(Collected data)
------------------------------------

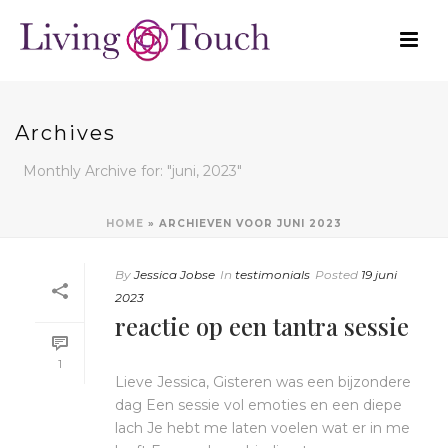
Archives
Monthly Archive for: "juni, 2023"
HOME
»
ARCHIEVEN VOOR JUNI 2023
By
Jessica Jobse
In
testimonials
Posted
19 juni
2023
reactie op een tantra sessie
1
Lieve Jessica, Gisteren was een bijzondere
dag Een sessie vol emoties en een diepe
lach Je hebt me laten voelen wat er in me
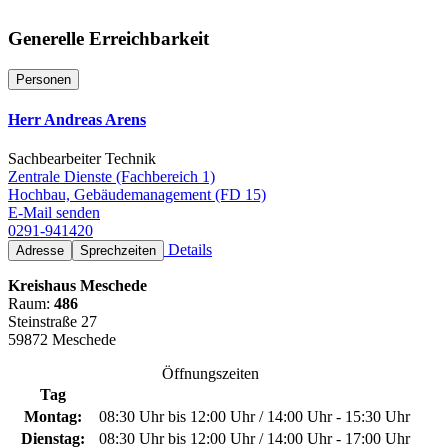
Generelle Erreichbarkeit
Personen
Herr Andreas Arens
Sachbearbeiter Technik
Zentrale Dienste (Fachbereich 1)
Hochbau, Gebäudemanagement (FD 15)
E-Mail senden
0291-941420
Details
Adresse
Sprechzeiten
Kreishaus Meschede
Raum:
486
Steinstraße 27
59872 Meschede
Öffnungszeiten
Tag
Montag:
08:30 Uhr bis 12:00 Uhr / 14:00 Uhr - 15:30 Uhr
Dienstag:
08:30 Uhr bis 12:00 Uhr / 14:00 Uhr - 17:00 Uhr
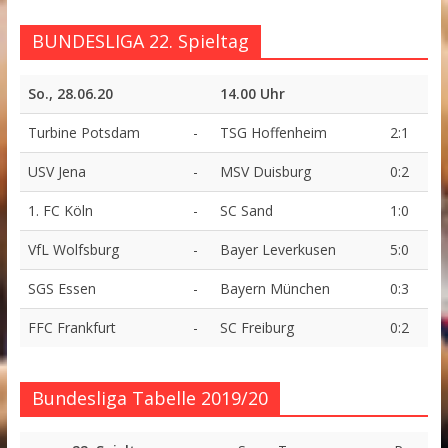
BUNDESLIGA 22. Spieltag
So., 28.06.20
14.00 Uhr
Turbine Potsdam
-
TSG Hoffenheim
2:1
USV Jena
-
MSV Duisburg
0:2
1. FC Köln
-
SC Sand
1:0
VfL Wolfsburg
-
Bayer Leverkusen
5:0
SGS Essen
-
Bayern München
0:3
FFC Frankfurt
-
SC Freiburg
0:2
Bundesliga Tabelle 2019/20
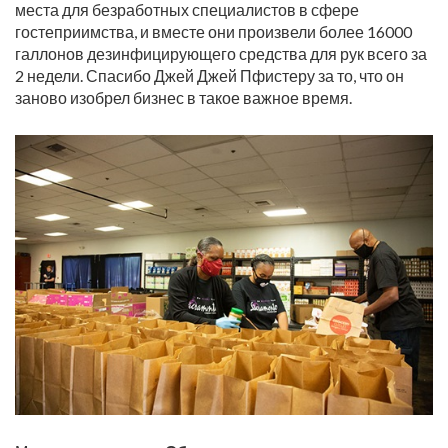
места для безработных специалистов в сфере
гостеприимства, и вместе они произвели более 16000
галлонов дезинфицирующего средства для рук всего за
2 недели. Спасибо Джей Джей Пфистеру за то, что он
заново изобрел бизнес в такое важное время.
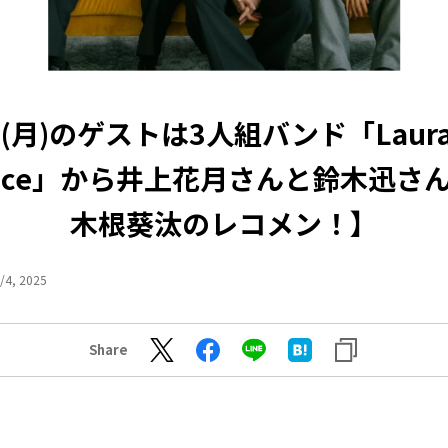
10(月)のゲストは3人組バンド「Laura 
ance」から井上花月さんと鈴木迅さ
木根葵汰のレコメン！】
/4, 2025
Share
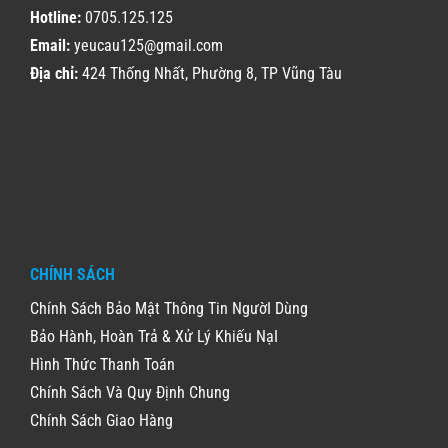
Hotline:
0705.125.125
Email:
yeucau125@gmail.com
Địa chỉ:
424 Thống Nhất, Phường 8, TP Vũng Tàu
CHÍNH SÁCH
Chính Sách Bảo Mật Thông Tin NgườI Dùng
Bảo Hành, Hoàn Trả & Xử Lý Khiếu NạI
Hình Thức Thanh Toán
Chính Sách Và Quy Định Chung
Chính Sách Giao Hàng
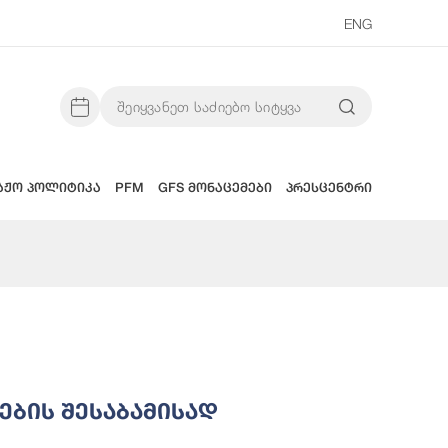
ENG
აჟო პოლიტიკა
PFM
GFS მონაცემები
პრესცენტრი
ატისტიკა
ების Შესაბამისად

------------------------------------

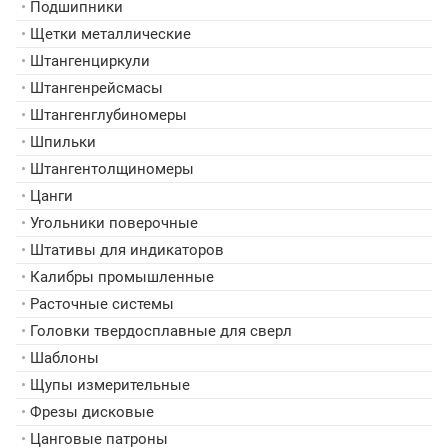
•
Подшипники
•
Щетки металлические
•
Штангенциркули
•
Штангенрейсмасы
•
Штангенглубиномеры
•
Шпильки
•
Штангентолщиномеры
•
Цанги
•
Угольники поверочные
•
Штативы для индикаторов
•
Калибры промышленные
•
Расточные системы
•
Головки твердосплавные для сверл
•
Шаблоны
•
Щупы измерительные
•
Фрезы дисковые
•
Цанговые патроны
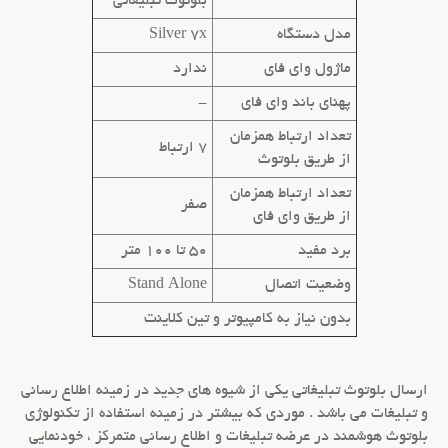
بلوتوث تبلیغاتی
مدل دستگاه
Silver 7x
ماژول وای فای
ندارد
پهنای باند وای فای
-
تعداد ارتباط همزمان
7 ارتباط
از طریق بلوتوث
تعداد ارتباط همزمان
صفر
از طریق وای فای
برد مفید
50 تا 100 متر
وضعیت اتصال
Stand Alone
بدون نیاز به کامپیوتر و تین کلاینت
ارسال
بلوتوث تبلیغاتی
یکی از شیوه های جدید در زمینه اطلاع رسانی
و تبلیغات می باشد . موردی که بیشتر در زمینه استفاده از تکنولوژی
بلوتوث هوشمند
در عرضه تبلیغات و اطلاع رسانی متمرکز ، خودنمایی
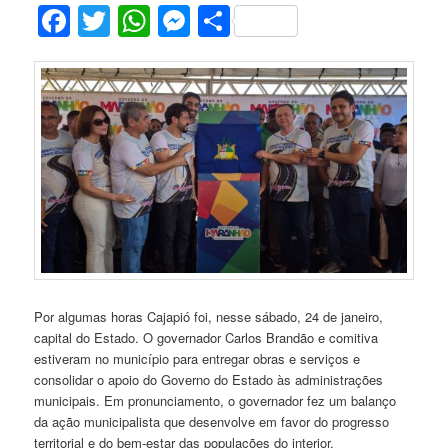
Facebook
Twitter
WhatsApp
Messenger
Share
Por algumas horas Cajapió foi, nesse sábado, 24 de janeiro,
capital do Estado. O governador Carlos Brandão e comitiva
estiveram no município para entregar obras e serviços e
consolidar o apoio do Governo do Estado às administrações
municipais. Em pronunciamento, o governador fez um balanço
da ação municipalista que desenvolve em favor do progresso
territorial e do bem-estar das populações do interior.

------------------------------------

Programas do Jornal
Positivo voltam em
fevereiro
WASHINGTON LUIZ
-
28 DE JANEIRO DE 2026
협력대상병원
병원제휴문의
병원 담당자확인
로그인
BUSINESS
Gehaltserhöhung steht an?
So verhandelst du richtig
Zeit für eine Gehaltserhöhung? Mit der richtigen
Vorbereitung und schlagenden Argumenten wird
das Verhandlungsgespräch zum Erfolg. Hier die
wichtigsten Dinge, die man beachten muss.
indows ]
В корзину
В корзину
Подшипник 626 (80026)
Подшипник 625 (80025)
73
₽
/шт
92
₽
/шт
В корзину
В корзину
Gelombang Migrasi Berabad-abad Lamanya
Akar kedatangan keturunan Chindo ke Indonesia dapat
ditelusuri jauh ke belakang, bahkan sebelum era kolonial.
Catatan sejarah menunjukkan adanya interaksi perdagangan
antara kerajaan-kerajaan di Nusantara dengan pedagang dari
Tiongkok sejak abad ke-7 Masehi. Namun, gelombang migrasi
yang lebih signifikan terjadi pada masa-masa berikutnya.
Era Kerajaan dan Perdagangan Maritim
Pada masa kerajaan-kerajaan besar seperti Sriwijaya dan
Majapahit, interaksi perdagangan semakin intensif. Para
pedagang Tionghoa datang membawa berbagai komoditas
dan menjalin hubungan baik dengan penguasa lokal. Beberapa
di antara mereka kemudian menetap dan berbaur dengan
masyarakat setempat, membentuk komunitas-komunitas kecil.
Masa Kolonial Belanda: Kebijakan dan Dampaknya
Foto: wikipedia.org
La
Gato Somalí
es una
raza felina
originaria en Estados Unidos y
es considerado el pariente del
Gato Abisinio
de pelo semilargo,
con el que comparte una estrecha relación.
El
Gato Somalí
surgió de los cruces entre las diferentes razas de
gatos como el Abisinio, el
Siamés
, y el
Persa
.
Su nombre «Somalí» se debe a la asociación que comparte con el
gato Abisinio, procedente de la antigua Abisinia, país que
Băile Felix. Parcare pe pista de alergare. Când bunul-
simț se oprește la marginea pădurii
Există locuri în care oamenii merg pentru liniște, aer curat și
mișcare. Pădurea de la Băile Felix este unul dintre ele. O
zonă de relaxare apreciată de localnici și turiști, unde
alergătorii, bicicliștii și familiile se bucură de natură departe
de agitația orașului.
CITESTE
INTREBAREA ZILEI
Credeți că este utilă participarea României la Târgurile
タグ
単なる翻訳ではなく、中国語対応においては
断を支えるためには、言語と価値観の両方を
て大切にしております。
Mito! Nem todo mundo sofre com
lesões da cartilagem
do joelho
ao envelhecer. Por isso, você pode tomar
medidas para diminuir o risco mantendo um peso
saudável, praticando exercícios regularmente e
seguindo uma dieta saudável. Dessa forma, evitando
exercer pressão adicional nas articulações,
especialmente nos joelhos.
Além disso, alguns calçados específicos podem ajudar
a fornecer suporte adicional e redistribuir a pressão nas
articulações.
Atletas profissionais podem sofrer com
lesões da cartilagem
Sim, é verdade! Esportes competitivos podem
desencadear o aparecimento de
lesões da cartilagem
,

------------------------------------

(Your goal)
Would you output, from the records above, exactly the run of lines that starts at the line containing "wichtigsten Dinge, die man beachten muss." and ends at the line containing "Akar kedatangan keturunan", and only that run?

(Written response)
wichtigsten Dinge, die man beachten muss.
indows ]
В корзину
В корзину
Подшипник 626 (80026)
Подшипник 625 (80025)
73
₽
/шт
92
₽
/шт
В корзину
В корзину
Gelombang Migrasi Berabad-abad Lamanya
Akar kedatangan keturunan Chindo ke Indonesia dapat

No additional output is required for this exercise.